Dan Carcillo is a monster
Reason No. 163 why Dan Carcillo rules: he sat down with NBC Sports and gave tips to help players be a good NHL middleweight pugilist.
Carcillo had 324 penalty minutes last year (three hundred twenty-four!) in just 56 games despite rarely being the biggest or strongest guy on the ice. Being a total lunatic obviously helps him a lot.
1. You have to want to do it
Unless you’re 6-8, 250 pounds, you should never let a coach force you to fight. I’m a pretty mellow guy off the ice; a lot of people who get to know me say I’m totally different than the guy they see at the arena. But I’ll tell you something my coach, Wayne Gretzky, and my teammates already know: I like to fight.
He sure does. He got into 19 scraps last year, seventh most in the league, against some pretty tough dudes (Jared Boll, Darcy Tucker, Darcy Hordichuk, Dave Clarkson, Raitis Ivanans, etc.) and he even got that sissy Corey Perry to go. And not only does he like to fight, he’s good at it. According to HockeyFights.com, he went 10-5-4 last year.
2. Sometimes, though, discretion really is the better part of valor
I fought Raitis Ivanans in L.A. even though I really didn’t want to. I’d scored a nice goal and was kind of revved up and skating around being an idiot. … We traded punches, he hit me on the forehead and I went down. It was quick, but it was one of the worst beatings I’ve taken in hockey.
Yeah, Carcillo got rocked, but he did open Ivanans up.
3. Even a bleeder has to have thick skin
I know hockey fights supposedly are about showing up — not who wins and who loses — but when you get beat up, it’s pretty tough to swallow.
Watch that Ivanans fight again and try not to feel embarrassed for Danny.
4. Make the guys who really deserve it pay when you have the chance
I had a lot of fun beating up Vancouver’s Alex Burrows this season in Phoenix. He’s just a little rat; he goes around starting trouble but doesn’t back up what he does on the ice with his fists too often. … It was kind of like a caveman beating; he was on his knees and I was whaling away.
Carcillo’s right about two things here: Burrows is a punk and he got his lunch handed to him.
5. Just throw ‘em
Everybody fights differently — and most of it is instinct anyway — but the best middleweights try to grab the center of the other guy’s jersey and just throw and throw.
Watching any Dan Carcillo fight, you can see this is his strategy. He just gets a handful of shirt and rains bombs.
6. But work the body, too
I mean your own body. Summers are tough; everyone assumes we just play golf, but that’s nuts. I took three weeks off after the season ended and then I was back in the gym training, with special focus on my legs and my core.
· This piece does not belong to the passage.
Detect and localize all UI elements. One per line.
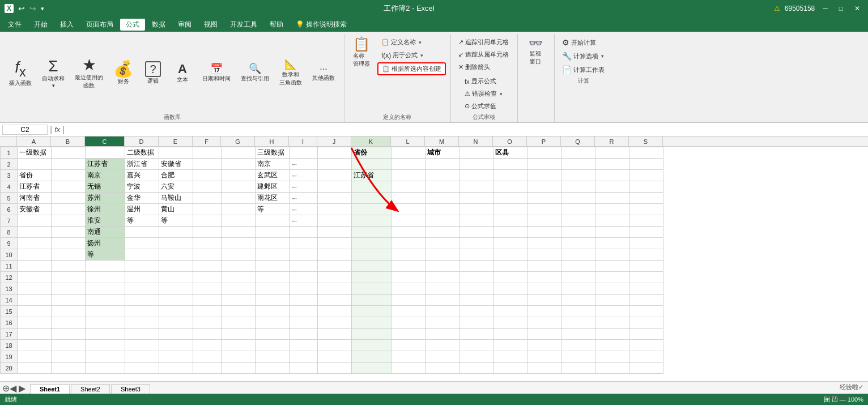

Apparently the punching alone keeps his arms in shape.
The rest aren’t great, except for the last one, which is an important thing to remember for fighters at all levels.
10. For fighters of all sizes …
Learn where competitiveness ends and chaos begins. I didn’t set out to have 324 penalty minutes. There were too many major penalties and game misconducts in there. I crossed that fine line too often, and I guess I’m still learning where it is. In Nashville, I lost the fight to Hordichuk — my first loss all year — and I got really pissed off and pretty much just lost it. I pushed a linesman, got a 10-minute misconduct and a game misconduct. Wayne got ticked off at me and sent me down to the minors for a week. You talk about a wakeup call. Why would anyone want to mess with his own career like that?
Personally, I watch enough Coyotes games to see that Carcillo has all the raw talent in the world to pop in 30 and still get 250+ penalty minutes. He’s the kind of guy that can turn heads with his hands, be they soft or clenched into fists.